Learn R Programming

countSTAR (version 1.2.0)

blm_star_exact_bnp: Monte Carlo sampler for STAR linear regression with BNP transformation

Description

Compute direct Monte Carlo samples from the posterior and predictive distributions of a STAR linear regression model with a g-prior and Bayesian nonparametric (BNP) transformation.

Usage

blm_star_exact_bnp(
  y,
  X,
  X_test = X,
  y_max = Inf,
  psi = length(y),
  alpha = 1,
  P0 = NULL,
  pilot_run = FALSE,
  nsave = 1000,
  verbose = TRUE
)

Value

a list with the following elements:

  • coefficients: the posterior mean of the regression coefficients

  • post.beta: nsave x p samples from the posterior distribution of the regression coefficients

  • post.pred: nsave x n_test samples from the posterior predictive distribution at test points X_test

  • post.g: nsave posterior samples of the transformation evaluated at 1:max(y)

  • post.log.like.point: draws of the log-likelihood for each of the n observations

  • WAIC: Widely-Applicable/Watanabe-Akaike Information Criterion

  • p_waic: Effective number of parameters based on WAIC

Arguments

y

n x 1 vector of observed counts

X

n x p matrix of predictors (including an intercept)

X_test

n_test x p matrix of predictors for test data (including an intercept); default is the observed covariates X

y_max

a fixed and known upper bound for all observations; default is Inf

psi

prior variance (g-prior); default is n

alpha

prior precision for the Dirichlet Process prior; default is one

P0

function to evaluate the base measure PMF supported on {0,...,y_max}; see below for default values when unspecified (NULL)

pilot_run

logical; if TRUE, use a short pilot run to approximate the marginal CDF of the latent z; otherwise, use a Laplace approximation

nsave

number of Monte Carlo iterations to save

Details

This function provides fully Bayesian inference for a transformed linear model with discrete data.

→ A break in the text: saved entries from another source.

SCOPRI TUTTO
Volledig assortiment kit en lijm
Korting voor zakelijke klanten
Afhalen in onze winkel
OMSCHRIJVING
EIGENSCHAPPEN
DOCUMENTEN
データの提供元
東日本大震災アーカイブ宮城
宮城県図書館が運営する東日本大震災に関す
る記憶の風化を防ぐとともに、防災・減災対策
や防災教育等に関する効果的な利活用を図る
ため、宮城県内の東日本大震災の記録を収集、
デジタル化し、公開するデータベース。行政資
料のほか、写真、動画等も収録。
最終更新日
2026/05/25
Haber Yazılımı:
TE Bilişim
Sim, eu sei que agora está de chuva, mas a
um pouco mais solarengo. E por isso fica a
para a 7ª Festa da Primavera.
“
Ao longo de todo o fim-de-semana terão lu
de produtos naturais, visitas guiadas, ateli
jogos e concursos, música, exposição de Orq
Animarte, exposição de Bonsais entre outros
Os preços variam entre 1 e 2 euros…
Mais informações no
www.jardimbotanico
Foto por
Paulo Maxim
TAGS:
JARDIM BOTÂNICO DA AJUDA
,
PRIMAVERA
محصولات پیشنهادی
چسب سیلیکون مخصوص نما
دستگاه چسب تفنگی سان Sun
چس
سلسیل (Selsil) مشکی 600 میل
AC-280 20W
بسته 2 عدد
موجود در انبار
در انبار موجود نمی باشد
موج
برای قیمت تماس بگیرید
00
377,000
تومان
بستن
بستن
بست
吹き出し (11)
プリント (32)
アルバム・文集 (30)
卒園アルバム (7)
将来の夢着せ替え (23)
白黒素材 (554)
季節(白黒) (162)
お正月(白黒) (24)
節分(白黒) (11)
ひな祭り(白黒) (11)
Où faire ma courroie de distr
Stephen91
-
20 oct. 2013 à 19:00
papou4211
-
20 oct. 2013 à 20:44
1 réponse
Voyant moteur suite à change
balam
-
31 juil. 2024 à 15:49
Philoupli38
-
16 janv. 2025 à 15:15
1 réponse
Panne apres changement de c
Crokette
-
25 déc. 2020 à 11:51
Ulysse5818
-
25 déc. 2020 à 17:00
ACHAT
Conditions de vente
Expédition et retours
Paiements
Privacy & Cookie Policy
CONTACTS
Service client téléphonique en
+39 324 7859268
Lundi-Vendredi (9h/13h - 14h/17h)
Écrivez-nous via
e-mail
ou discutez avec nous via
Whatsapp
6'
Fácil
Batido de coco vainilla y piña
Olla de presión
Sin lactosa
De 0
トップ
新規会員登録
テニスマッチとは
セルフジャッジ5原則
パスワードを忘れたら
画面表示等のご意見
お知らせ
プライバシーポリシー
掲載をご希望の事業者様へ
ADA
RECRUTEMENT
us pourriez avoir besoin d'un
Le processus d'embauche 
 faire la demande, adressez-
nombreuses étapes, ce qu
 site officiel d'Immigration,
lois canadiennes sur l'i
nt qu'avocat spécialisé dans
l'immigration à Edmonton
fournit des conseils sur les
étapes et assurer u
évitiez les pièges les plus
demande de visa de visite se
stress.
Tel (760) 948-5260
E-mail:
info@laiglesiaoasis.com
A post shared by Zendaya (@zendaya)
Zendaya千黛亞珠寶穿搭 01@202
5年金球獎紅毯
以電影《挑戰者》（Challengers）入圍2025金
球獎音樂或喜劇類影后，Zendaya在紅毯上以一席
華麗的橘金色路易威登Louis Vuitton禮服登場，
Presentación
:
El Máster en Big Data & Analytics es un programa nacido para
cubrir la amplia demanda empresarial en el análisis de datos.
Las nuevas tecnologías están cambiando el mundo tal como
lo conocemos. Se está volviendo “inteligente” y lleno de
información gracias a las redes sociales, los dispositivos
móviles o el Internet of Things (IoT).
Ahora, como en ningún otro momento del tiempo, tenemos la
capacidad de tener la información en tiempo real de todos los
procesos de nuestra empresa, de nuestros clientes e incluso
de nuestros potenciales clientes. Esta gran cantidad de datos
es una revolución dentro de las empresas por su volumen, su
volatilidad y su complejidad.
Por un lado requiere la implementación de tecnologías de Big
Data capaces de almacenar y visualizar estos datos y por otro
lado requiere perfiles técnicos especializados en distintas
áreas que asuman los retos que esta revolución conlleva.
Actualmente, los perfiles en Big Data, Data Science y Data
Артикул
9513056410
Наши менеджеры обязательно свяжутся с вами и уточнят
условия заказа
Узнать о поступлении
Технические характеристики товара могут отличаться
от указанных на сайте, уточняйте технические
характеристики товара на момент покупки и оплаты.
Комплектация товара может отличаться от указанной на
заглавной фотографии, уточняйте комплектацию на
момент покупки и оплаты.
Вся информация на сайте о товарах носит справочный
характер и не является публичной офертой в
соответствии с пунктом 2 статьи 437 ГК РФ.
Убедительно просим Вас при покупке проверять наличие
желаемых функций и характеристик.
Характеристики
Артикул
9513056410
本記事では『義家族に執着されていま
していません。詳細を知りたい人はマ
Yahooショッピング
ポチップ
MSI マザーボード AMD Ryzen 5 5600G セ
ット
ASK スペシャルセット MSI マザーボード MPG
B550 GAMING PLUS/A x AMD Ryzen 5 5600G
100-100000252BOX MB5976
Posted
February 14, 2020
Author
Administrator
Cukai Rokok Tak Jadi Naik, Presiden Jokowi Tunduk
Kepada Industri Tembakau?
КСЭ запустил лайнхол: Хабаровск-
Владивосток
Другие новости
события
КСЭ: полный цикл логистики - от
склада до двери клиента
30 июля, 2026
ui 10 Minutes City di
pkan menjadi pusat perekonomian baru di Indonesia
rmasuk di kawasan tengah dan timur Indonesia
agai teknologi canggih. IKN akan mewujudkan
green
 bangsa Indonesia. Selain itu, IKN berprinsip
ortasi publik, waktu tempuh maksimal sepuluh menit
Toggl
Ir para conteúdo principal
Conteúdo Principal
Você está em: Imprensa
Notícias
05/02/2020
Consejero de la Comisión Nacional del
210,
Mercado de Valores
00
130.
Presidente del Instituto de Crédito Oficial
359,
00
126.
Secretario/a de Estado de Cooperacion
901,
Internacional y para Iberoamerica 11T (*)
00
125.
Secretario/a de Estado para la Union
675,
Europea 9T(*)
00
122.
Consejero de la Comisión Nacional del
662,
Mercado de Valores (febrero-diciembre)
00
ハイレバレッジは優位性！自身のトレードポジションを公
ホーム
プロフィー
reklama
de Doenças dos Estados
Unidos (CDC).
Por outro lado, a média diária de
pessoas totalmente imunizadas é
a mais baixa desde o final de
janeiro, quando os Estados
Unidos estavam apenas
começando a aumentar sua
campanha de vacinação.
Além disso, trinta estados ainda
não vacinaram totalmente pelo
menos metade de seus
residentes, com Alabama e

The sampling algorithm draws the transformation g together with the regression coefficients beta from their *joint* posterior distribution using Monte Carlo (not MCMC) sampling. When n is moderate to larger, blm_star_gibbs_bnp is recommended.

The BNP model for the transformation g is derived from a Dirichlet Process (DP) prior on the marginal CDF of y. The user can specify the prior precision alpha and the base measure, e.g., P0 = function(t) dpois(t, lambda = 10). Otherwise, the default approach views the base measure as a means to ensure correct support and avoid boundary issues, both of which are concerns with the Bayesian bootstrap (alpha = 0). Thus, the default is a small prior precision alpha = 1 and base measures that guarantee the right support. For y_max < Inf, we simply use Uniform{0,...,y_max}. Otherwise, we use Geom(pi_geom), where pi_geom is elicited by fixing the probability of exceeding the maximum observed value, P(y > max(y)), which we set at 0.10. Recall that the DP posterior for the marginal CDF of y combines the base measure with the empirical measure: in expectation, the base measure has weight alpha/(n + alpha) = 1/(n+1) while the empirical part has weight n/(n + alpha) = n/(n+1). Thus, the base measure's contribution is small, and matters most for data values that may exceed max(y).